§ WHAT IS NEEDED:
Lines from the listing below that contain the string "Townlake" are to be reported.

§ DATASET RECORDS:
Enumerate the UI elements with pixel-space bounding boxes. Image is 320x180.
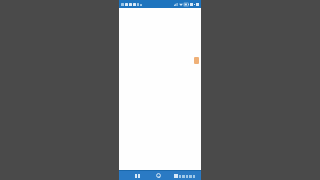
- button[interactable]: Navigation item: [169, 171, 199, 180]
- button[interactable]: Navigation item: [148, 171, 169, 180]
- button[interactable]: Navigation item: [127, 171, 148, 180]
- button[interactable]: Accent marker: [194, 57, 199, 64]
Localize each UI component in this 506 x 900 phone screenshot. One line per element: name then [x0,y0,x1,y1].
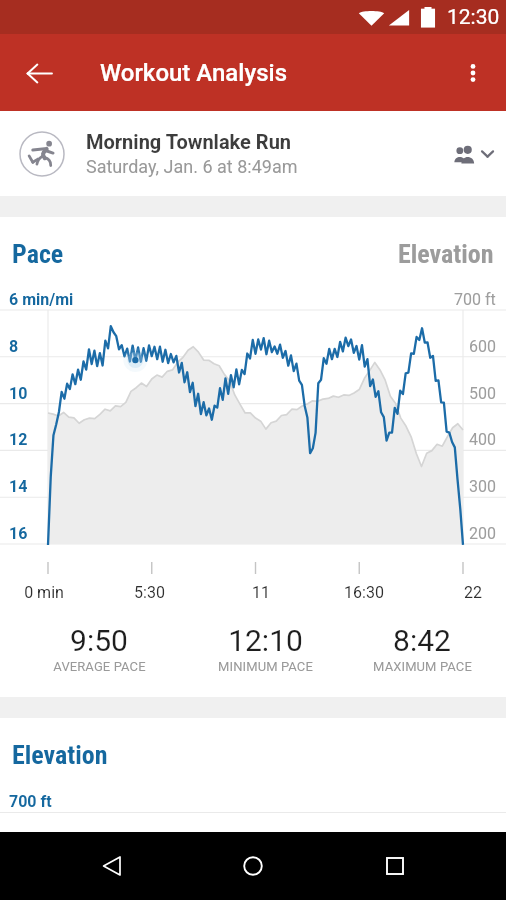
button[interactable]: 8:42 [342,623,502,674]
staticText: 11 [252,583,270,602]
staticText: 8:42 [393,623,451,658]
staticText: 12 [9,430,28,449]
button[interactable]: Home [223,836,283,896]
button[interactable]: Back [82,836,142,896]
staticText: MAXIMUM PACE [373,659,472,674]
staticText: 0 min [24,583,64,602]
staticText: 12:10 [228,623,303,658]
staticText: AVERAGE PACE [53,659,146,674]
staticText: 10 [9,384,28,403]
staticText: 12:30 [447,5,500,30]
staticText: 22 [464,583,482,602]
staticText: 700 ft [9,792,52,811]
staticText: 9:50 [70,623,128,658]
staticText: 200 [469,524,496,543]
staticText: 5:30 [134,583,165,602]
staticText: 600 [469,337,496,356]
staticText: Saturday, Jan. 6 at 8:49am [86,156,298,177]
staticText: 14 [9,477,28,496]
staticText: 500 [469,384,496,403]
button[interactable]: Workout visibility [444,123,506,185]
button[interactable]: Morning Townlake Run [0,111,506,196]
button[interactable]: Navigate up [13,47,65,99]
button[interactable]: Elevation [12,740,108,770]
button[interactable]: Pace [12,239,64,269]
staticText: 8 [9,337,19,356]
staticText: MINIMUM PACE [218,659,313,674]
staticText: 6 min/mi [9,290,74,309]
staticText: Morning Townlake Run [86,130,292,153]
button[interactable]: Recent apps [365,836,425,896]
button[interactable]: More options [448,48,498,98]
button[interactable]: 12:10 [185,623,345,674]
staticText: Workout Analysis [100,59,288,87]
button[interactable]: 9:50 [19,623,179,674]
button[interactable]: Elevation [398,239,494,269]
staticText: 700 ft [454,290,496,309]
staticText: 300 [469,477,496,496]
staticText: 400 [469,430,496,449]
staticText: 16 [9,524,28,543]
staticText: 16:30 [344,583,384,602]
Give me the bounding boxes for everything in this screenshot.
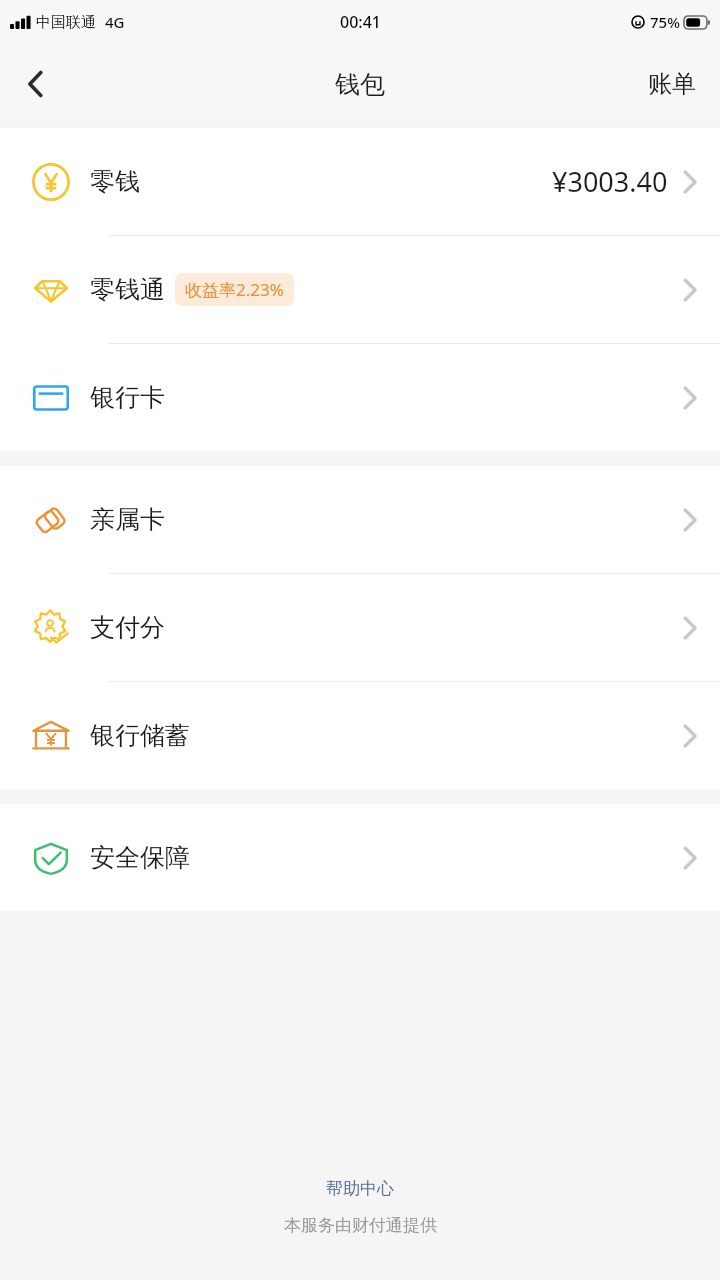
button[interactable]: 零钱 (0, 128, 720, 235)
button[interactable]: 帮助中心 (308, 1172, 412, 1205)
button[interactable]: Back (0, 44, 72, 124)
staticText: 收益率2.23% (185, 278, 284, 301)
staticText: 4G (105, 12, 125, 32)
staticText: 中国联通 (36, 13, 96, 32)
button[interactable]: 银行储蓄 (0, 682, 720, 789)
staticText: 支付分 (90, 612, 165, 643)
staticText: 帮助中心 (326, 1178, 394, 1199)
staticText: 银行卡 (90, 382, 165, 413)
staticText: 00:41 (340, 11, 381, 33)
button[interactable]: 安全保障 (0, 804, 720, 911)
staticText: 账单 (648, 69, 696, 99)
staticText: 亲属卡 (90, 504, 165, 535)
staticText: 本服务由财付通提供 (284, 1215, 437, 1236)
staticText: 银行储蓄 (90, 720, 190, 751)
button[interactable]: 零钱通 (0, 236, 720, 343)
button[interactable]: 亲属卡 (0, 466, 720, 573)
staticText: 75% (650, 12, 680, 32)
staticText: 零钱 (90, 166, 140, 197)
staticText: 钱包 (335, 69, 385, 100)
staticText: ¥3003.40 (552, 163, 668, 200)
staticText: 安全保障 (90, 842, 190, 873)
staticText: 零钱通 (90, 274, 165, 305)
button[interactable]: 支付分 (0, 574, 720, 681)
button[interactable]: 账单 (624, 44, 720, 124)
button[interactable]: 银行卡 (0, 344, 720, 451)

§ SOLVED PROBLEM:
button[interactable]: Morning Townlake Run [0,111,506,196]
staticText: Morning Townlake Run [86,130,292,153]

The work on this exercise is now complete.